↓
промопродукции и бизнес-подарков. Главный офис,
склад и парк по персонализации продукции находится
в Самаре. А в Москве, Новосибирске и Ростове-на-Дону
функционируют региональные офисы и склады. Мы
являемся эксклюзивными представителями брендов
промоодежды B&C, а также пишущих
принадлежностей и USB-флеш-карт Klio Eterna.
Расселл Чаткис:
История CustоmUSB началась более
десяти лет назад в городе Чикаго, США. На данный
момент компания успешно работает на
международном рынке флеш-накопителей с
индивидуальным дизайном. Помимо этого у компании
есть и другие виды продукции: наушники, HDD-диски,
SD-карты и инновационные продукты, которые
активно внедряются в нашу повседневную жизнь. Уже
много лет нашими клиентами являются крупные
↑
Work task => Would you restate the material word for word, leaving nothing out?

Output below =>
промопродукции и бизнес-подарков. Главный офис,
склад и парк по персонализации продукции находится
в Самаре. А в Москве, Новосибирске и Ростове-на-Дону
функционируют региональные офисы и склады. Мы
являемся эксклюзивными представителями брендов
промоодежды B&C, а также пишущих
принадлежностей и USB-флеш-карт Klio Eterna.
Расселл Чаткис:
История CustоmUSB началась более
десяти лет назад в городе Чикаго, США. На данный
момент компания успешно работает на
международном рынке флеш-накопителей с
индивидуальным дизайном. Помимо этого у компании
есть и другие виды продукции: наушники, HDD-диски,
SD-карты и инновационные продукты, которые
активно внедряются в нашу повседневную жизнь. Уже
много лет нашими клиентами являются крупные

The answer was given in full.